Permit /actuator/health/** and /actuator/info — needed by load balancers and Kubernetes probes without authentication. Restrict /actuator/prometheus to MONITORING role with HTTP Basic authentication. Restrict /actuator/loggers, /actuator/env, /actuator/heapdump, and /actuator/threaddump to ADMIN role. Deny everything else.
Also set management.endpoints.web.exposure.include to a whitelist — health, info, prometheus, loggers — and never use wildcard. Disable CSRF for the actuator security chain since these endpoints are called by automated systems, not browsers. Set management.endpoint.health.show-details to when_authorized or never in application.yml.
What is the difference between a Counter, Gauge, and Timer in Micrometer?
A Counter tracks a monotonically increasing value — it only goes up. Use it for total requests, total errors, and orders placed. Query with rate(counter_total[5m]) in Prometheus to get events per second. A Counter is wrong for any value that can decrease.
A Gauge tracks a value that goes up and down. Use it for current queue depth, active connections, and heap usage. You report the current value on demand and Micrometer samples it on each Prometheus scrape. A Gauge is wrong for cumulative counts.
A Timer measures duration and count simultaneously. Use it for request latency, database query time, and payment processing duration. It automatically calculates count, total time, and percentiles. Add publishPercentiles(0.5, 0.95, 0.99) to expose p50, p95, and p99 as Prometheus labels for alerting.
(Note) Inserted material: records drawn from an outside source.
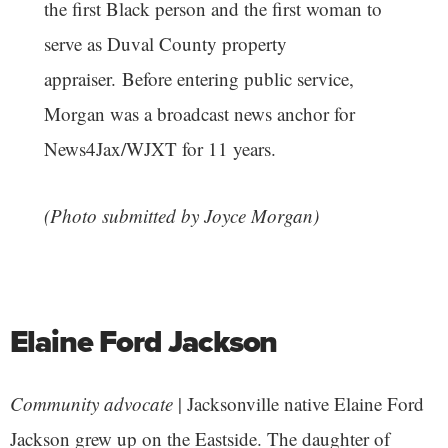
the first Black person and the first woman to
serve as Duval County property
appraiser. Before entering public service,
Morgan was a broadcast news anchor for
News4Jax/WJXT for 11 years.
(Photo submitted by Joyce Morgan)
Elaine Ford Jackson
Community advocate
| Jacksonville native Elaine Ford
Jackson grew up on the Eastside. The daughter of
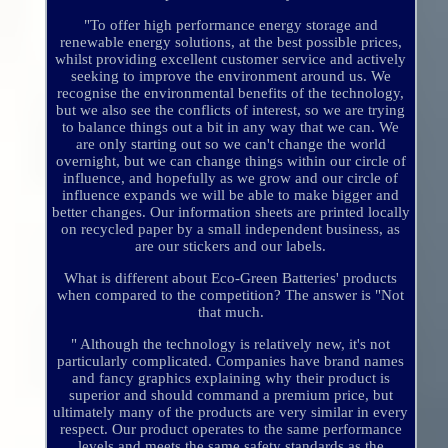
"To offer high performance energy storage and
renewable energy solutions, at the best possible prices,
whilst providing excellent customer service and actively
seeking to improve the environment around us. We
recognise the environmental benefits of the technology,
but we also see the conflicts of interest, so we are trying
to balance things out a bit in any way that we can. We
are only starting out so we can't change the world
overnight, but we can change things within our circle of
influence, and hopefully as we grow and our circle of
influence expands we will be able to make bigger and
better changes. Our information sheets are printed locally
on recycled paper by a small independent business, as
are our stickers and our labels.
What is different about Eco-Green Batteries' products
when compared to the competition? The answer is "Not
that much.
" Although the technology is relatively new, it's not
particularly complicated. Companies have brand names
and fancy graphics explaining why their product is
superior and should command a premium price, but
ultimately many of the products are very similar in every
respect. Our product operates to the same performance
levels and meets the same safety standards as the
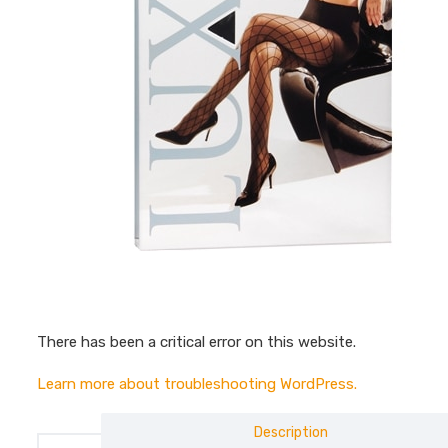
There has been a critical error on this website.
Learn more about troubleshooting WordPress.
Description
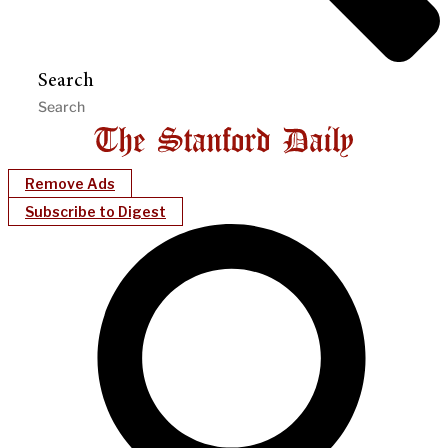
Search
Remove Ads
Subscribe to Digest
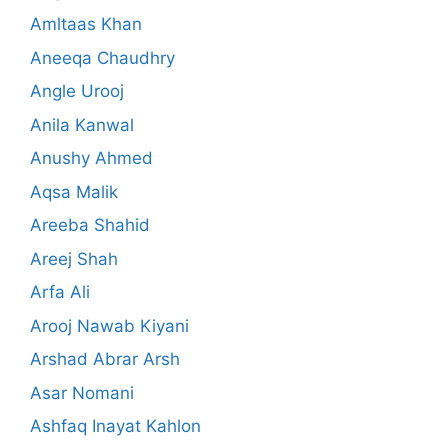
Amltaas Khan
Aneeqa Chaudhry
Angle Urooj
Anila Kanwal
Anushy Ahmed
Aqsa Malik
Areeba Shahid
Areej Shah
Arfa Ali
Arooj Nawab Kiyani
Arshad Abrar Arsh
Asar Nomani
Ashfaq Inayat Kahlon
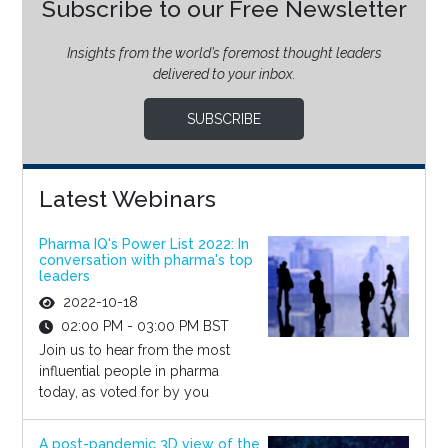
Subscribe to our Free Newsletter
Insights from the world’s foremost thought leaders
delivered to your inbox.
SUBSCRIBE
Latest Webinars
Pharma IQ's Power List 2022: In
conversation with pharma's top
leaders
2022-10-18
02:00 PM - 03:00 PM BST
Join us to hear from the most
influential people in pharma
today, as voted for by you
A post-pandemic 3D view of the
Choose the wrong type and you miss the signal: a Gauge for total orders loses the rate information, a Counter for connection pool size loses the current value, a Timer without percentiles hides the tail latency where the real problems live.
How do I handle Actuator in a Kubernetes environment with multiple replicas?
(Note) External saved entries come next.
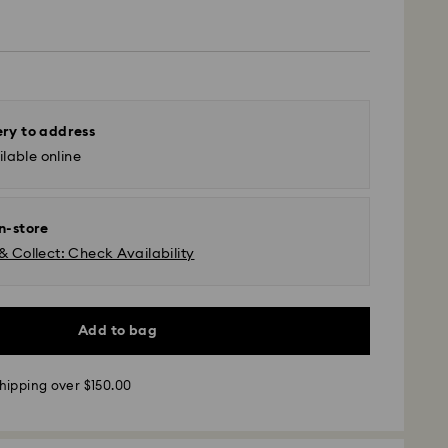
ery to address
lable online
in-store
& Collect: Check Availability
Add to bag
 - UPS
hipping over $150.00
m Monday to Friday by 11:00AM EST will be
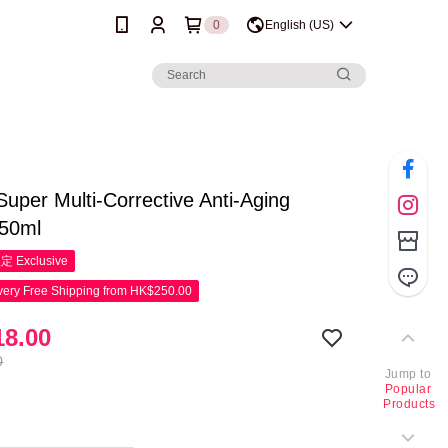
0
English (US)
 Super Multi-Corrective Anti-Aging
50ml
限定
Exclusive
ery Free Shipping from HK$250.00
8.00
0
Jump to
Popular
Products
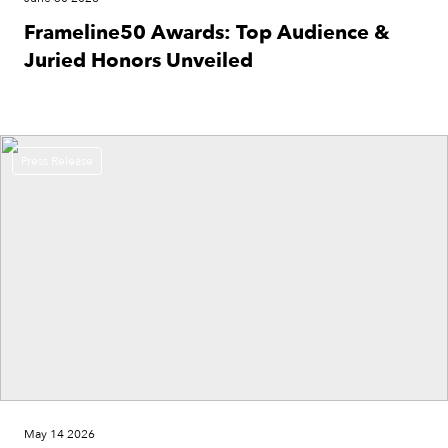
Frameline50 Awards: Top Audience &
Juried Honors Unveiled
Press Release
May 14 2026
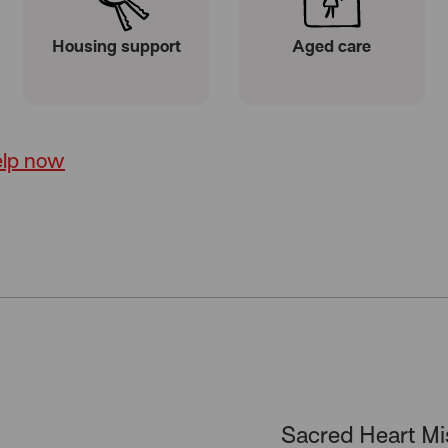
Housing support
Aged care
elp now
Sacred Heart Mi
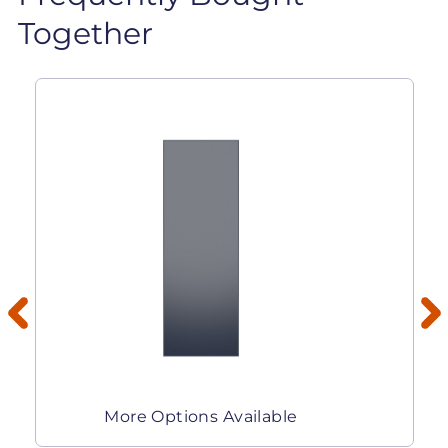
Together
More Options Available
Configure all three probe types: startupProbe using /actuator/health/liveness with failureThreshold × periodSeconds set to at least 2× your measured startup time. livenessProbe using /actuator/health/liveness with no external dependency checks — JVM state only. readinessProbe using /actuator/health/readiness with dependency checks.
Enable health groups in application.yml with management.endpoint.health.probes.enabled=true — without this, the liveness and readiness paths return 404.
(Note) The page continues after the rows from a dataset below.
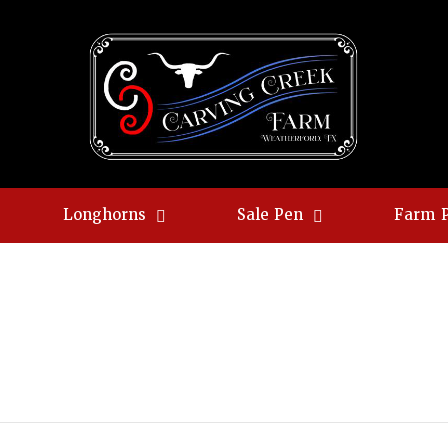
Longhorns
Sale Pen
Farm 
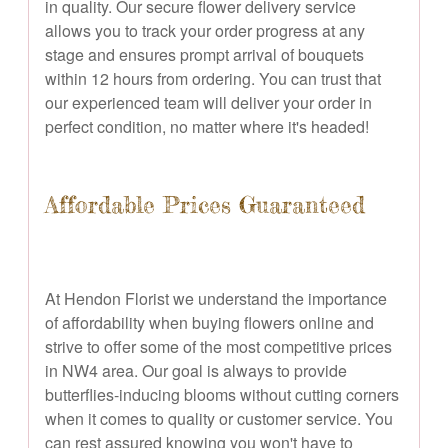
in quality. Our secure flower delivery service
allows you to track your order progress at any
stage and ensures prompt arrival of bouquets
within 12 hours from ordering. You can trust that
our experienced team will deliver your order in
perfect condition, no matter where it's headed!
Affordable Prices Guaranteed
At Hendon Florist we understand the importance
of affordability when buying flowers online and
strive to offer some of the most competitive prices
in NW4 area. Our goal is always to provide
butterflies-inducing blooms without cutting corners
when it comes to quality or customer service. You
can rest assured knowing you won't have to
For metrics scraping, use Prometheus kubernetes_sd_configs with pod annotations rather than static targets. Pods get new IPs on every restart — static targets break on every rolling deploy. Add prometheus.io/scrape: 'true' and prometheus.io/port: '8080' annotations to your pod spec.
Set management.metrics.tags.application=${spring.application.name} so metrics from different service replicas are identifiable in Prometheus and can be filtered or aggregated by service name in Grafana dashboards.